= BRIEF =
Repeat exactly, and only, the lines below starting at the line that contains "los visitantes y" and ending at the line that contains "Ciudad de México.", inclusive of both.

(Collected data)
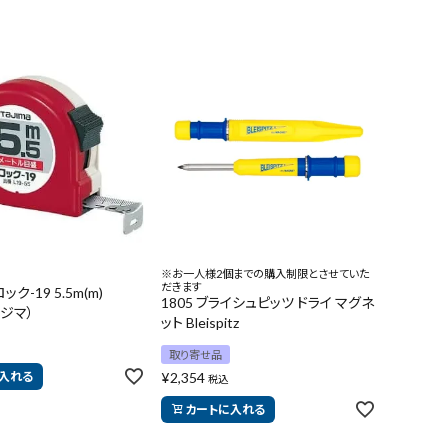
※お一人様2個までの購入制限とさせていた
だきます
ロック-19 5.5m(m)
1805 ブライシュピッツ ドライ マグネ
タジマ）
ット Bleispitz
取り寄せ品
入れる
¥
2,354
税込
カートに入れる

--

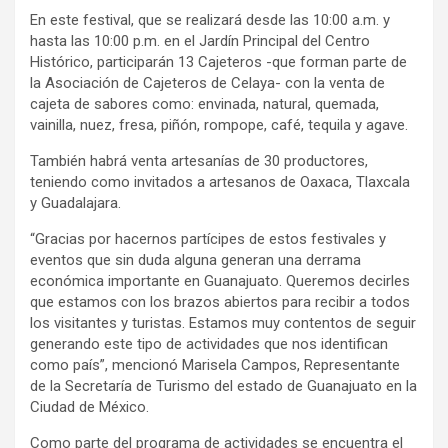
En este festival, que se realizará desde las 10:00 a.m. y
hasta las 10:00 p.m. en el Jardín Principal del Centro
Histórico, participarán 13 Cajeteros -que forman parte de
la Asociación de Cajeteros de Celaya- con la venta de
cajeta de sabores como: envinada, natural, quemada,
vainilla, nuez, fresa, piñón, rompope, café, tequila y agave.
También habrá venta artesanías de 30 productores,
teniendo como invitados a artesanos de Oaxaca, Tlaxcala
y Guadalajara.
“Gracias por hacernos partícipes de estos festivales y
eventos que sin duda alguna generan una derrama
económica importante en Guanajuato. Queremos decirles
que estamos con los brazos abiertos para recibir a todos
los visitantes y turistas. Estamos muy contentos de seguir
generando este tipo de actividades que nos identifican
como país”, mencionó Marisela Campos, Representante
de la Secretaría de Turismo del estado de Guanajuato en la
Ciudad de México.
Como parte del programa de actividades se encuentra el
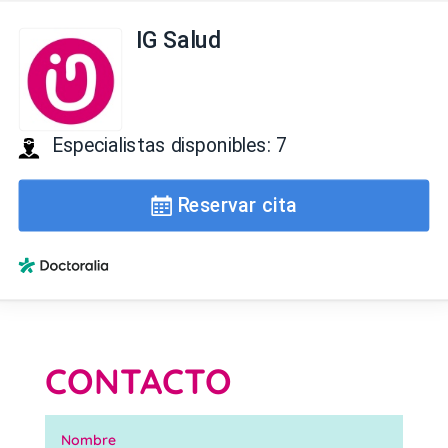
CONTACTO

= WRITTEN ANSWER =
los visitantes y turistas. Estamos muy contentos de seguir
generando este tipo de actividades que nos identifican
como país”, mencionó Marisela Campos, Representante
de la Secretaría de Turismo del estado de Guanajuato en la
Ciudad de México.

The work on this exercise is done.